Created in essence to combat the lack of gender diversity in festivals, the organisers had the right ideas in mind when it came to this extra stage.

However, in practice, there were a few things to be improved on for next year’s festival.

The location of the stage is a mystery to not only festival-goers, but some of the stewards as well. Located in a hideaway corner of the green near the Smirnoff Bar, it felt almost like a hidden secret to unlock.

The acts that played over the weekend included the likes of: Cara Rose, Lauren Spiteri, Zoe Graham and The Eves. In my opinion, one of the more positive things about this stage is the exposure that Queen Tuts gives to smaller female-centric artists. I had never heard of the majority of these artists before the festival but I found new loves in the forms of Edinburgh duo The Eves.

The stage was similar in layout to the original King Tut’s stage, with the addition of some seating in order to give it a more relaxed vibe in comparison to the other stages at TRNSMT. However, this layout made it difficult for crowds to form at the stage and boogie to the artists.

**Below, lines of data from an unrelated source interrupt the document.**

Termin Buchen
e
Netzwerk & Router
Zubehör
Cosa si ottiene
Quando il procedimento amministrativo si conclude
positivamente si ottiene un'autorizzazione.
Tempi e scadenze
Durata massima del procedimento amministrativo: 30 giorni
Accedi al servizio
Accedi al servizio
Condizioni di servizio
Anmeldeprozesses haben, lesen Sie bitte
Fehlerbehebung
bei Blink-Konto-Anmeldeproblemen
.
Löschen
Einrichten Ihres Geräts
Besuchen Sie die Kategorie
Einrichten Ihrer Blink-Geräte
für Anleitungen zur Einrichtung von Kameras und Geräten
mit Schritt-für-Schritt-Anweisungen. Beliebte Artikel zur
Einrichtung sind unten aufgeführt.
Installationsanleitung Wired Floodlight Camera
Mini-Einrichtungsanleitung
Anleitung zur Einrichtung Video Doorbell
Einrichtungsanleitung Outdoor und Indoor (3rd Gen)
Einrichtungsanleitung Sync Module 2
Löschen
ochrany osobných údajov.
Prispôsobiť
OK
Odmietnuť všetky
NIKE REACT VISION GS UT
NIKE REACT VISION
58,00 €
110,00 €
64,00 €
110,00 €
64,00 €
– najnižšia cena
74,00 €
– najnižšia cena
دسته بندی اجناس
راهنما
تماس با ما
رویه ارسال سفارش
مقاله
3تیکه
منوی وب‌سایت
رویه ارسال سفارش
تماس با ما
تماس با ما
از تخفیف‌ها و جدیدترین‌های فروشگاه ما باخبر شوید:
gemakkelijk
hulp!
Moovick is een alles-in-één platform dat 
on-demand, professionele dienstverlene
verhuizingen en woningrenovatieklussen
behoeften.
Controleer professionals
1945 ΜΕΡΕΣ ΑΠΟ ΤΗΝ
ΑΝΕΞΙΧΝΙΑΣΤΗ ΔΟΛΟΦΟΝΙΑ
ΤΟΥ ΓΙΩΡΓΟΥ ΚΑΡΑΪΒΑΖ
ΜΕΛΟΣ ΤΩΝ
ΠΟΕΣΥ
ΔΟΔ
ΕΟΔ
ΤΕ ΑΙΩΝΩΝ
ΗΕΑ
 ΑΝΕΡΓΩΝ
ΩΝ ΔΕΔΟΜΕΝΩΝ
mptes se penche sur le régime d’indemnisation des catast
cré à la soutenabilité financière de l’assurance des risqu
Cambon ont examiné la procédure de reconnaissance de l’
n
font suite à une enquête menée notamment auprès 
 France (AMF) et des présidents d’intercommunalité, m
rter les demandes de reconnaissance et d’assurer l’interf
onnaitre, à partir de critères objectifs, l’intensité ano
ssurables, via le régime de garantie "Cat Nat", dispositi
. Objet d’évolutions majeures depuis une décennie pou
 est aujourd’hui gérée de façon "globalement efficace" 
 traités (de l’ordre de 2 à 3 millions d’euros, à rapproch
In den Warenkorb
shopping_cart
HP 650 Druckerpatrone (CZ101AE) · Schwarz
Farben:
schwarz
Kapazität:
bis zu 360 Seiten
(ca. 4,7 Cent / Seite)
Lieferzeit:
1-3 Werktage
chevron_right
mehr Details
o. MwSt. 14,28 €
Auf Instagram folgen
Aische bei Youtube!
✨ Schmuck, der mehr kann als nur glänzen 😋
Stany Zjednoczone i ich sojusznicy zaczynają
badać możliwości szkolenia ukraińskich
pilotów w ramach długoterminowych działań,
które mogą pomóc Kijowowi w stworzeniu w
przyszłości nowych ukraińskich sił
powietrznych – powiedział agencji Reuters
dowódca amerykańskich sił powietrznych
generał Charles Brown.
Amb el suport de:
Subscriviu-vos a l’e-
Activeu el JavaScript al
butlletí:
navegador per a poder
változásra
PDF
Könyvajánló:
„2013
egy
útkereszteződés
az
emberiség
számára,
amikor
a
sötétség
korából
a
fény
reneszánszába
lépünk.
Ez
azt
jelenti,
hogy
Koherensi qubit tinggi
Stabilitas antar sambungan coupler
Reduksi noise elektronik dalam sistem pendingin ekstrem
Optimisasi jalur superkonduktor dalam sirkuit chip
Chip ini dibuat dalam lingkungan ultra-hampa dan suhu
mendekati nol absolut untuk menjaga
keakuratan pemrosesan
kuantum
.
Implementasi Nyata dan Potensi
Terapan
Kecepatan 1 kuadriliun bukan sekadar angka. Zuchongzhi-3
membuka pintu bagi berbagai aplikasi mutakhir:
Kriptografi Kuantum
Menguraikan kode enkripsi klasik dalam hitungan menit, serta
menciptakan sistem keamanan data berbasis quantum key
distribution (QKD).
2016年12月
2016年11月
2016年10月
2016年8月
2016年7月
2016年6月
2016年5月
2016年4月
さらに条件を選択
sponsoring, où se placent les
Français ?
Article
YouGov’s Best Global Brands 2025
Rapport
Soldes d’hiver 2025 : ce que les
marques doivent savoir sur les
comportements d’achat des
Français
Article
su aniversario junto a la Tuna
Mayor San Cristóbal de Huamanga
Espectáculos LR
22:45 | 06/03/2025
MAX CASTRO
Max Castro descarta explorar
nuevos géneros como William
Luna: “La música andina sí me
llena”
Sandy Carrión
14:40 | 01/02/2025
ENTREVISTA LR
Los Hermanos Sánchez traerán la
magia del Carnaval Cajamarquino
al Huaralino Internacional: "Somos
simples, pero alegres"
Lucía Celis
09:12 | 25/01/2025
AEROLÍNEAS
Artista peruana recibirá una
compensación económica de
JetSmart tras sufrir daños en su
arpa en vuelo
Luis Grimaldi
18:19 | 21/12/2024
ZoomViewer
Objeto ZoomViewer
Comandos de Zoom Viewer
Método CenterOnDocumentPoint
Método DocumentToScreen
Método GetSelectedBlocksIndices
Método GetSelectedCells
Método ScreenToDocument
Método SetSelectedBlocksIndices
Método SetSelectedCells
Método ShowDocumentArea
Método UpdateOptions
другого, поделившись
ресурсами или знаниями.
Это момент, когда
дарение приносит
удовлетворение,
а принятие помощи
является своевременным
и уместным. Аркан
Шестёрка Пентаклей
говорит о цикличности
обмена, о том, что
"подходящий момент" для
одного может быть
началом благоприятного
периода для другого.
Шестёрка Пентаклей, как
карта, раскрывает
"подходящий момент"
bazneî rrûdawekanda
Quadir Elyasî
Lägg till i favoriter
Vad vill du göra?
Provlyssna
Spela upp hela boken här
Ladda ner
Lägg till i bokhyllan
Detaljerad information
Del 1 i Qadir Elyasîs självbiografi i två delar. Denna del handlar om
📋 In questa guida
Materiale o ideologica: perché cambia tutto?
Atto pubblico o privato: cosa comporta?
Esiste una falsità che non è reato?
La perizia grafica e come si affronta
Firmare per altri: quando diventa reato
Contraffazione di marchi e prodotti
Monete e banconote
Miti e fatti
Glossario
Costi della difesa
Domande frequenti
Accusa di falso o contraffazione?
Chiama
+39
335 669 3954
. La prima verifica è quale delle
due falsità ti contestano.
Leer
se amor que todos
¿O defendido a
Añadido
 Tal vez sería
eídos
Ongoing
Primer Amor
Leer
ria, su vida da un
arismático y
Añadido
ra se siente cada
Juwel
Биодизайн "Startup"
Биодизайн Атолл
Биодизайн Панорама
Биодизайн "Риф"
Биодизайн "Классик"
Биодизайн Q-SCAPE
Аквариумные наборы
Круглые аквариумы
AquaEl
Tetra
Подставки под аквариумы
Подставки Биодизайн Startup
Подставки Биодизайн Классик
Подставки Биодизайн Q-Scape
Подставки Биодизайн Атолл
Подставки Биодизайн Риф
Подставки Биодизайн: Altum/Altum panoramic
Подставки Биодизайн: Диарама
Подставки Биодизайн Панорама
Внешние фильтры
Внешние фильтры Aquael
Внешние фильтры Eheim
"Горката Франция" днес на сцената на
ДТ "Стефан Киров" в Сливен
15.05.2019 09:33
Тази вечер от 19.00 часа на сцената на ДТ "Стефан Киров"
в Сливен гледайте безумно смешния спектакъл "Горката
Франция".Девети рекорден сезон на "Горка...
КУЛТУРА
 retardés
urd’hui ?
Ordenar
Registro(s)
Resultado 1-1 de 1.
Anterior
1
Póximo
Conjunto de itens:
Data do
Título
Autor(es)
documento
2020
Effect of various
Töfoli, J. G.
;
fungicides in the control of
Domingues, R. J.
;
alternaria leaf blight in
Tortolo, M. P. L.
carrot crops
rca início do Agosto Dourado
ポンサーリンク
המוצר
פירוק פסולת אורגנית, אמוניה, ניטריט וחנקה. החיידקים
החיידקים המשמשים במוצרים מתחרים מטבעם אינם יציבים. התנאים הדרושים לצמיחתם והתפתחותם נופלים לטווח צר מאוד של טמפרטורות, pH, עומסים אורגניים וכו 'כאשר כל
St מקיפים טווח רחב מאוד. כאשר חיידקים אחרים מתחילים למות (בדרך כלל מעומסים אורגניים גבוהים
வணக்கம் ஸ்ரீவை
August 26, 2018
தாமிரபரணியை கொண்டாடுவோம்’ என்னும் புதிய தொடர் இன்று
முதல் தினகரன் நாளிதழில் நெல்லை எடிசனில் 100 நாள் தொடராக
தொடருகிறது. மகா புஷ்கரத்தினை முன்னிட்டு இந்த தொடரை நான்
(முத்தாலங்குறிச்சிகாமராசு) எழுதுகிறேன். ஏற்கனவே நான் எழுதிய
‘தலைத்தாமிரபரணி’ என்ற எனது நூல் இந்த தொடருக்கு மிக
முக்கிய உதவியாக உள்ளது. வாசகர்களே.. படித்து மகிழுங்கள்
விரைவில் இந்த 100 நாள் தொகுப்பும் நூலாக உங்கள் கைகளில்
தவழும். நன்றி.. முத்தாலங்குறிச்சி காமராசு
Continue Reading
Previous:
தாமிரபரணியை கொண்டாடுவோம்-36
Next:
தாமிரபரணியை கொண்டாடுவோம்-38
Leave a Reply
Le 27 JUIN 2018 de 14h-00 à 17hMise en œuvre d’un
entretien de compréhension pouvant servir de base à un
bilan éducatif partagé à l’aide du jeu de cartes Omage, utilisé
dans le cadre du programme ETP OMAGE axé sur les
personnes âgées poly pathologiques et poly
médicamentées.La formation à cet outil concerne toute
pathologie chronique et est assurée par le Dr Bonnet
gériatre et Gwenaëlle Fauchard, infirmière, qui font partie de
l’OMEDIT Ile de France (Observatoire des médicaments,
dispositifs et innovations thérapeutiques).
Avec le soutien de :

On TRNSMT’s official website they state

“The Queen Tut’s Stage is a very important addition to TRNSMT Festival. As a company, we are committed to helping to close the gender play gap and at TRNSMT specifically, we have focussed on providing a platform for core female acts at a grassroots level to help them become the bill toppers of the future. Of course, as an industry, we have a long way to go but we feel this is a real step in the right direction.”

The festival also collaborated with SWIM, who are a Scottish female network of musicians and industry professionals committed to gaining equal opportunities for women.

Representatives from SWIM, which stands for Scottish Women Inventing Music, were on hand at TRNSMT to spread their message and ask people to donate to help them continue their important work.

The mix of music that these artists brought to the Queen Tut’s stage is another huge positive for the festival in general. From soulful folk artist Tamzene to rough grunge band CRYSTAL, the stage has it all in terms of style and diversity of music.

So overall, the move that TRNSMT made with Queen Tut’s was smart and a good choice, and can only be improved upon for next year’s festival which takes place from Friday 10thJuly till Sunday 12thJuly.